Çakıroğlu, son olarak toplum tabanlı araştırmalara atıfta bulunarak, erken çocukluk döneminde aşırı teknolojik cihaz kullanımının çocuklarda bilişsel, dilsel, sosyal, duygusal ve motor gelişimde gecikmeler neden olduğu bilgisini aktardı. Çakıroğlu son uyarılarını şu şekilde özetledi: “Aşırı izleme süreleri, yetişkin odaklı içeriklerin izlenmesi, televizyon açıkken ebeveyn-çocuk etkileşiminde azalma ve aşırı sosyal medya kullanımının önemli sonuçları oluyor. Teknolojik cihazlarla erken yaşlarda tanışmış olmaları, onlarla fazla zaman harcamaları, düşük kaliteli ve uygunsuz içerikler izlemeleri çocuklarda, bilişsel işlevlerini yani dürtü kontrolü, öz düzenleme, zihinsel esneklik, diğerlerinin düşüncelerini ve duygularını anlama becerilerini olumsuz yönde etkiliyor.

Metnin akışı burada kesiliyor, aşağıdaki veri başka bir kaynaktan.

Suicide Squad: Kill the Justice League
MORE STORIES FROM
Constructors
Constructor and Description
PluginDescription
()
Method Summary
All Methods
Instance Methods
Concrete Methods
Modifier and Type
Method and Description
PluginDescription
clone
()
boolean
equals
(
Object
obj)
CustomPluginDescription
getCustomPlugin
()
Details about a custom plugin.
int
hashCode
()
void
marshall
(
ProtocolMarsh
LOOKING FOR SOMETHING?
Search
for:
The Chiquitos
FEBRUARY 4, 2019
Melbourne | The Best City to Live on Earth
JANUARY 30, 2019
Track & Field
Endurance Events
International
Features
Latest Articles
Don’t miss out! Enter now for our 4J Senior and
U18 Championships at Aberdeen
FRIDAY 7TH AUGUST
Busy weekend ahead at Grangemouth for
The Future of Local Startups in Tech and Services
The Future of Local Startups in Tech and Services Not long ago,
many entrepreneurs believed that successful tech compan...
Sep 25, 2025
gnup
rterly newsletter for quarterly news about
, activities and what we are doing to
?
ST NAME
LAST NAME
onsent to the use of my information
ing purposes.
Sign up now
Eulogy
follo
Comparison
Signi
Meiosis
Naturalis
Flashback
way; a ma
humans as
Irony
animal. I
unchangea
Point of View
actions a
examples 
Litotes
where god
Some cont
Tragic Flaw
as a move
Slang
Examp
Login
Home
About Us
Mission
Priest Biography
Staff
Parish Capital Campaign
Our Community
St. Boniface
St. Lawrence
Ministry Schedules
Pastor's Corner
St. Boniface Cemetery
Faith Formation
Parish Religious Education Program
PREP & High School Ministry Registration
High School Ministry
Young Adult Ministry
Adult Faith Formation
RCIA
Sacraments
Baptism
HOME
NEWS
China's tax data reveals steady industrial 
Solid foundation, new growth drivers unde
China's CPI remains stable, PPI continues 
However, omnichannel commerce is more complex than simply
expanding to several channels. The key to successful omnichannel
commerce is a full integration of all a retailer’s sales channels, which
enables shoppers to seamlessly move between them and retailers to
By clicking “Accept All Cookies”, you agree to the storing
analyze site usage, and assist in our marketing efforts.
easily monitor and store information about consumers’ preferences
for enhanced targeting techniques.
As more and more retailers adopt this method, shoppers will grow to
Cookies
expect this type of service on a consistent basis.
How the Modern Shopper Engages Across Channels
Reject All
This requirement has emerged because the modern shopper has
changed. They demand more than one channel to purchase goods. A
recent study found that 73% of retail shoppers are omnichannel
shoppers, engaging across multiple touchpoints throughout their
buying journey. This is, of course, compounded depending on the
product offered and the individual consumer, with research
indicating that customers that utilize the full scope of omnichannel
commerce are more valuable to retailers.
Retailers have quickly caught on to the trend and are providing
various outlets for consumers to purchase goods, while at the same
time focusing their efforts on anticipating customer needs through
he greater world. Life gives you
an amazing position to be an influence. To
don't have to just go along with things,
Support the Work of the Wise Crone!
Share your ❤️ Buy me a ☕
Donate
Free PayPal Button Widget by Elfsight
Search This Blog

“Hayal gücü ve bilgiyi işlemleme yetenekleri köreliyor”
Teknolojik cihazlar, pasiflik ve sedanter davranışları teşvik ettiğinden çocukların hayal gücü ve dil gelişimini de köreltiyor. Ayrıca çocukların bilgiyi işleme yetenekleri, erken okur-yazarlık becerilerinin oluşmasını önemli derecede olumsuz yönde etkileniyor. Çocukların sayısal bilgiler içeren uyaranlara duyarlı oldukları ve dijital medyanın bu duyarlılık seviyelerini yavaşlattığını da belirmekte fayda var.